Exercise
Whenever a line in the data below includes the string "Treaty", copy it out.

Data records
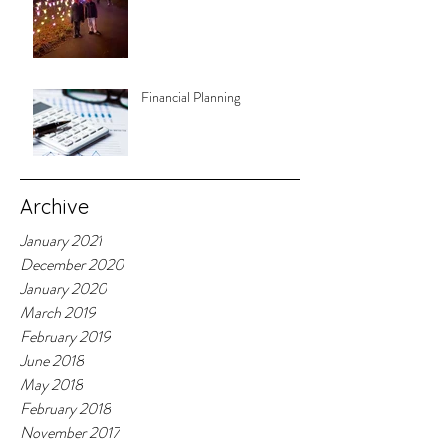
Financial Planning
Archive
January 2021
December 2020
January 2020
March 2019
February 2019
June 2018
May 2018
February 2018
November 2017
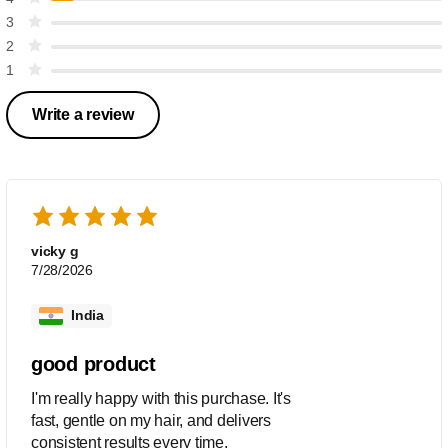
3
2
1
Write a review
vicky g
7/28/2026
India
good product
I'm really happy with this purchase. It's
fast, gentle on my hair, and delivers
consistent results every time.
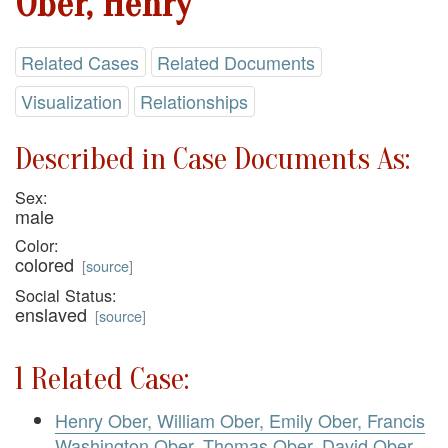
Ober, Henry
Related Cases
Related Documents
Visualization
Relationships
Described in Case Documents As:
Sex:
male
Color:
colored
[
source
]
Social Status:
enslaved
[
source
]
1 Related Case:
Henry Ober, William Ober, Emily Ober, Francis
Washington Ober, Thomas Ober, David Ober,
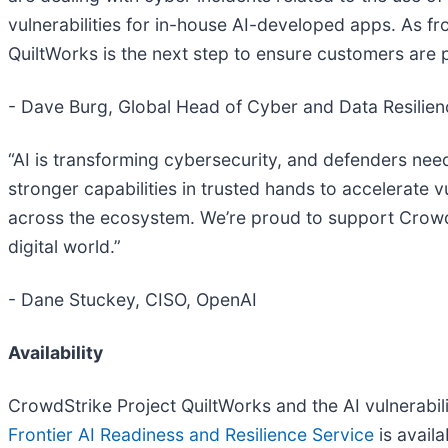
vulnerabilities for in-house AI-developed apps. As fro
QuiltWorks is the next step to ensure customers are
- Dave Burg, Global Head of Cyber and Data Resilienc
“AI is transforming cybersecurity, and defenders nee
stronger capabilities in trusted hands to accelerate v
across the ecosystem. We’re proud to support CrowdSt
digital world.”
- Dane Stuckey, CISO, OpenAI
Availability
CrowdStrike Project QuiltWorks and the AI vulnerabili
Frontier AI Readiness and Resilience Service
is avail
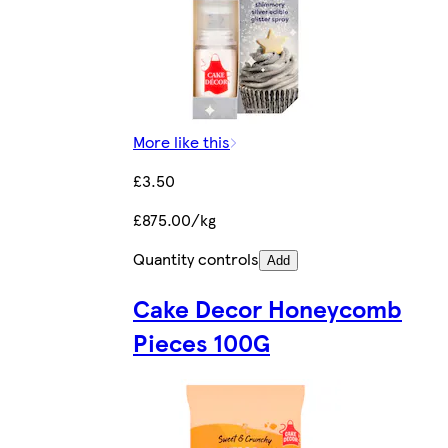
More like this
£3.50
£875.00/kg
Quantity controls
Add
Cake Decor Honeycomb
Pieces 100G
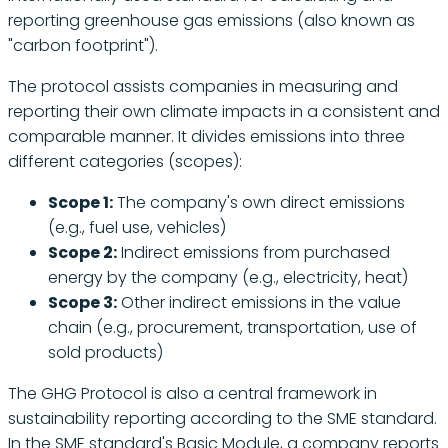
reporting greenhouse gas emissions (also known as
"carbon footprint").
The protocol assists companies in measuring and
reporting their own climate impacts in a consistent and
comparable manner. It divides emissions into three
different categories (scopes):
Scope 1:
The company's own direct emissions
(e.g., fuel use, vehicles)
Scope 2:
Indirect emissions from purchased
energy by the company (e.g., electricity, heat)
Scope 3:
Other indirect emissions in the value
chain (e.g., procurement, transportation, use of
sold products)
The GHG Protocol is also a central framework in
sustainability reporting according to the SME standard.
In the SME standard's Basic Module, a company reports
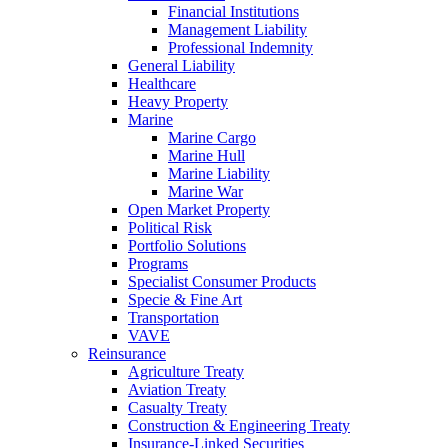
Financial Institutions
Management Liability
Professional Indemnity
General Liability
Healthcare
Heavy Property
Marine
Marine Cargo
Marine Hull
Marine Liability
Marine War
Open Market Property
Political Risk
Portfolio Solutions
Programs
Specialist Consumer Products
Specie & Fine Art
Transportation
VAVE
Reinsurance
Agriculture Treaty
Aviation Treaty
Casualty Treaty
Construction & Engineering Treaty
Insurance-Linked Securities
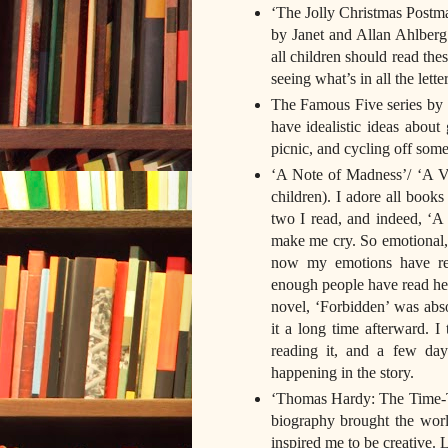
‘The Jolly Christmas Postma
by Janet and Allan Ahlberg
all children should read thes
seeing what’s in all the letter
The Famous Five series by E
have idealistic ideas about
picnic, and cycling off som
‘A Note of Madness’/ ‘A Vo
children). I adore all books
two I read, and indeed, ‘A 
make me cry. So emotional, 
now my emotions have reco
enough people have read her 
novel, ‘Forbidden’ was abso
it a long time afterward. I
reading it, and a few da
happening in the story.
‘Thomas Hardy: The Time-Tor
biography brought the wor
inspired me to be creative. L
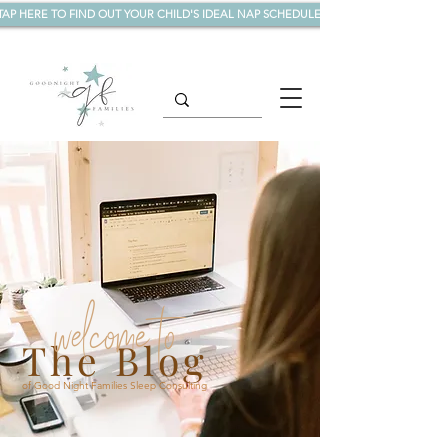
TAP HERE TO FIND OUT YOUR CHILD'S IDEAL NAP SCHEDULE!
welcome to
The Blog
of Good Night Families Sleep Consulting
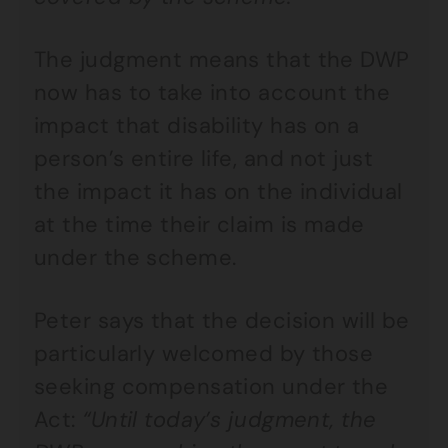
The judgment means that the DWP
now has to take into account the
impact that disability has on a
person’s entire life, and not just
the impact it has on the individual
at the time their claim is made
under the scheme.
Peter says that the decision will be
particularly welcomed by those
seeking compensation under the
Act:
“Until today’s judgment, the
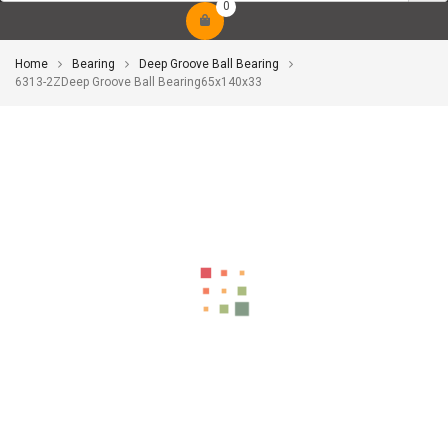
0
Home
Bearing
Deep Groove Ball Bearing
6313-2ZDeep Groove Ball Bearing65x140x33
-10%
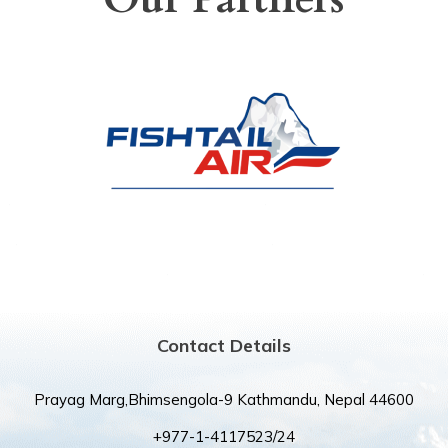
Contact Details
Prayag Marg,Bhimsengola-9 Kathmandu, Nepal 44600
+977-1-4117523/24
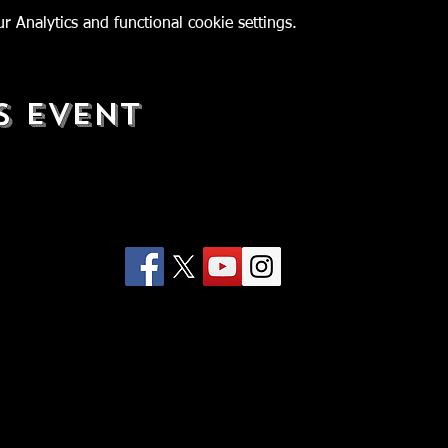
 Analytics and functional cookie settings.
s Event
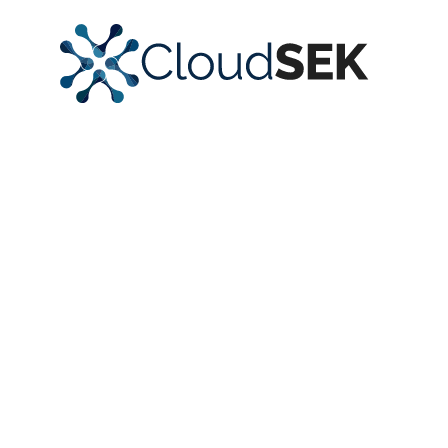
Strengthen
Security Posture
with
Actionable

Exercise response
Agriculture Treaty
Aviation Treaty
Casualty Treaty
Construction & Engineering Treaty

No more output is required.